Le tentazioni dell’Arcangelo [2]

 

Le tentazioni dell’Arcangelo [2]

La palingenesi proposta dalla Legione era evidentemente figlia della cultura romena, che ha sempre guardato con attenzione agli aspetti del sacro, anche in virtù di un folklore che ha sempre posto l’accento su una mistica della morte: è fin troppo comune ricordare, al proposito, la ballata nazionale Mioritza in cui il protagonista, un pastore, paragona la propria imminente morte a uno sposalizio con la natura; o La leggenda di Mastro Manole che narra di un capomastro e nove aiutanti incaricati da un principe di costruire un grande monastero, ma ogni volta le fondamenta crollano di notte.

In sogno, Manole ode una voce che gli dice che il monastero non sarà mai edificato se una vittima umana, una figlia o una moglie sue o dei suoi compagni, non vi fosse stata murata viva; all’alba, Manole vede apparire la moglie, Anna, che è costretto a sacrificare. A significare che il sacro non si edifica stabilmente senza un sacrificio umano.

Tra gli intellettuali vicini alla Legione il più celebre è certamente Mircea Eliade. Per molto tempo l’intellettualità romena ed europea ha tentato di negare l’adesione di Eliade alla Legione, anche perché il grande studioso delle religioni nella sua autobiografia non ne fa menzione. In realtà, le testimonianze della moglie di Codreanu e di Evola che fu in un quarantennale rapporto con Eliade, non lasciano ombra di dubbio.

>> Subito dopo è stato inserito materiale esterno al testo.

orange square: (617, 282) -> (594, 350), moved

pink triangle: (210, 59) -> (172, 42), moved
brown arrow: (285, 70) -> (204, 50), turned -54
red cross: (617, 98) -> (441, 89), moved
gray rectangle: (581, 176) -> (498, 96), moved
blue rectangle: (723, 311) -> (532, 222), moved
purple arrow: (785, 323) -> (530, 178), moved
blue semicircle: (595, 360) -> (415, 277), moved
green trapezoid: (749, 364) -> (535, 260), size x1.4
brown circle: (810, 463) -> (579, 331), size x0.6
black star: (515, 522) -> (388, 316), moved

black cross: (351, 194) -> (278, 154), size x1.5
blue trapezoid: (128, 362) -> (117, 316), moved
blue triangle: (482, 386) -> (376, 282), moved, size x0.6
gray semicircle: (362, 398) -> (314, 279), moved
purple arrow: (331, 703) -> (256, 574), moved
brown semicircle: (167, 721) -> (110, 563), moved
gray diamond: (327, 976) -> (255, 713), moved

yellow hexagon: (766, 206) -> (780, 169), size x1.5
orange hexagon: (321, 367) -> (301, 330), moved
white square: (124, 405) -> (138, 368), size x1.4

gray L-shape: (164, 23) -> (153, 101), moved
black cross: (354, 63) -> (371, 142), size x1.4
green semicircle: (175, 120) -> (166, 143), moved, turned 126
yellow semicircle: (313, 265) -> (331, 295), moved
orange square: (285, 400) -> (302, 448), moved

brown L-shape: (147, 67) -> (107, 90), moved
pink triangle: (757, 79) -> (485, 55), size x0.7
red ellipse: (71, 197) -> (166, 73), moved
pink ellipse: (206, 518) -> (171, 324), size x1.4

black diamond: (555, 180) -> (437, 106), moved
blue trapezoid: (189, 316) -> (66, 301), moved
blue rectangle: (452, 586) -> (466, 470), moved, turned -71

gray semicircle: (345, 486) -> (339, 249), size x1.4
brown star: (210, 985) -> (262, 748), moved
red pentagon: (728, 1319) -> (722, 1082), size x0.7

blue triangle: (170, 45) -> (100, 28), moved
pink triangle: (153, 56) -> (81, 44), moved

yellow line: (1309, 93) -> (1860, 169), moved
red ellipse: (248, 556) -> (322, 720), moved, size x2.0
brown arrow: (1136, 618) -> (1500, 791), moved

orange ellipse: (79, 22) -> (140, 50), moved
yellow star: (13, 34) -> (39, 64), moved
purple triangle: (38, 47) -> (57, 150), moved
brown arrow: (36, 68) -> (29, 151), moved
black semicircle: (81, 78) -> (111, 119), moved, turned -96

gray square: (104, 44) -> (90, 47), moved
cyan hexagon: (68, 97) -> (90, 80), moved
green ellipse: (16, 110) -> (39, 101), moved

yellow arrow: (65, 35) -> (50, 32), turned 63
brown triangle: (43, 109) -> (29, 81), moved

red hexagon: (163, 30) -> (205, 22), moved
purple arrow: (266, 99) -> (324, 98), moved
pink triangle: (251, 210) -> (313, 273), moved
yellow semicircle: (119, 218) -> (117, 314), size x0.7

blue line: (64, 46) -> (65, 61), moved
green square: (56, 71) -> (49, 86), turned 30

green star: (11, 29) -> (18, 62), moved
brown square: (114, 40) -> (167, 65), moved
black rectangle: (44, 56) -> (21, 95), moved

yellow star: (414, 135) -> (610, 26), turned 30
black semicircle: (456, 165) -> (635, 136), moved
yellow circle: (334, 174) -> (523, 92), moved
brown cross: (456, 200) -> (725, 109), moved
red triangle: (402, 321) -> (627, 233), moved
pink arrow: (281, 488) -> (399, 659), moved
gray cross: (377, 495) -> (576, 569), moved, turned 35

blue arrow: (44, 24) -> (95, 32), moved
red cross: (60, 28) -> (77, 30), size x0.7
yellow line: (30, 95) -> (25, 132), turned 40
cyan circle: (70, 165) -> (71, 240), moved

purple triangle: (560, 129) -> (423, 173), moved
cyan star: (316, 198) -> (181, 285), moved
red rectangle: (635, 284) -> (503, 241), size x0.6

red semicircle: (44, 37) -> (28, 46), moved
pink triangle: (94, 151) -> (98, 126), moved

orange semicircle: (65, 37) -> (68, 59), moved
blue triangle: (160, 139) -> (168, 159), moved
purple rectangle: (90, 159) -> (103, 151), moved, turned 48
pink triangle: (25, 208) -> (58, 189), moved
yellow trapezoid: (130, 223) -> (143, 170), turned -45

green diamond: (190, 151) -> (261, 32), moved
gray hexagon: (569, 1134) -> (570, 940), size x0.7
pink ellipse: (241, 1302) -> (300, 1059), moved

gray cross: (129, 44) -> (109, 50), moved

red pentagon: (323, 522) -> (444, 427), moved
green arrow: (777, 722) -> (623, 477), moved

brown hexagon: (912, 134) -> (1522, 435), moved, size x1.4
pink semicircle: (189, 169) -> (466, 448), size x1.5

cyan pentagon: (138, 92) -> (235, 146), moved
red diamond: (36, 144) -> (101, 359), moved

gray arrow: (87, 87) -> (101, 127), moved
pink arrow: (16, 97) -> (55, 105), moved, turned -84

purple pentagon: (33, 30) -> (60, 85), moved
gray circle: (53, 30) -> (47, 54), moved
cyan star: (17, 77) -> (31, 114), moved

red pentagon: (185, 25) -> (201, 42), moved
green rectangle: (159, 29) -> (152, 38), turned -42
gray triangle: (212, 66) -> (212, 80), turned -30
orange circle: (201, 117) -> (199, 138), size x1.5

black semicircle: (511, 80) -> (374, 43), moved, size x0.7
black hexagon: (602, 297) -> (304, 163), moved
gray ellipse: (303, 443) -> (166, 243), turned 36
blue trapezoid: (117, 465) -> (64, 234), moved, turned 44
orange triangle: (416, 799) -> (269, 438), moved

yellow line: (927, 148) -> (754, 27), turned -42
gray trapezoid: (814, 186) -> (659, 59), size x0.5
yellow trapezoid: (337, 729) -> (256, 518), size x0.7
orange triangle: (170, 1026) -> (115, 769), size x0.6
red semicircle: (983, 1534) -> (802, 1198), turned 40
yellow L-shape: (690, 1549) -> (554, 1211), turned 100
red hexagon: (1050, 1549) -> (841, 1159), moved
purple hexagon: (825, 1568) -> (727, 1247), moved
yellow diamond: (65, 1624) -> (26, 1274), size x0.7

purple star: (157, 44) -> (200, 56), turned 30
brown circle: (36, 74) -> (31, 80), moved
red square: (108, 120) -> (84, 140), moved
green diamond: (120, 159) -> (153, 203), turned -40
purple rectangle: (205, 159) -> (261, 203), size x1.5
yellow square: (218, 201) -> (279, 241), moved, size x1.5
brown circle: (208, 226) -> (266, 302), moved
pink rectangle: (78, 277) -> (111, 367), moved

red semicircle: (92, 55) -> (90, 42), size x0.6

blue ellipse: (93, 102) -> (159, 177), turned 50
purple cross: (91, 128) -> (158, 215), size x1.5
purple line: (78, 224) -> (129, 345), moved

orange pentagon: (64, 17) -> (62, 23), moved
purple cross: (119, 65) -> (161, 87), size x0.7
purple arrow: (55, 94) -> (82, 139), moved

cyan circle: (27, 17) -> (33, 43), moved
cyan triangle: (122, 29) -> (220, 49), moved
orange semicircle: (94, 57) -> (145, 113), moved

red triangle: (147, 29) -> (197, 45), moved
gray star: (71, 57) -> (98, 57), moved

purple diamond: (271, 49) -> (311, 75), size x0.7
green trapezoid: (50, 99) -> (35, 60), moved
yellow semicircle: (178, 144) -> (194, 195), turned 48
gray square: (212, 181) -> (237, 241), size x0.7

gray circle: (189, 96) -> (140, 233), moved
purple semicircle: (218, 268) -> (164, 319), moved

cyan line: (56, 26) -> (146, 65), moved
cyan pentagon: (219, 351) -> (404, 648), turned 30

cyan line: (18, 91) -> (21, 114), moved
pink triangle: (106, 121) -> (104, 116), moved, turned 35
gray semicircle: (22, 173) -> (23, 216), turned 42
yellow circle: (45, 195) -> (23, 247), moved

Addirittura fu per tramite di Eliade – “che ha fatto parte della Guardia di Ferro” – che Evola poté incontrare il Capitano; inoltre, Eliade scrisse per molte riviste vicine al movimento, tra cui «Vremea», in cui individuava nel marxismo il marchio massonico nemico del romenismo e in generale delle identità. Su «Buna Vestire» scriveva: «può la stirpe romena porre fine alla vita sfinita dalla miseria e dalla sifilide, invasa da ebrei e indebolita da stranieri? […]. La rivoluzione legionaria deve giungere alla meta suprema: la redenzione della stirpe».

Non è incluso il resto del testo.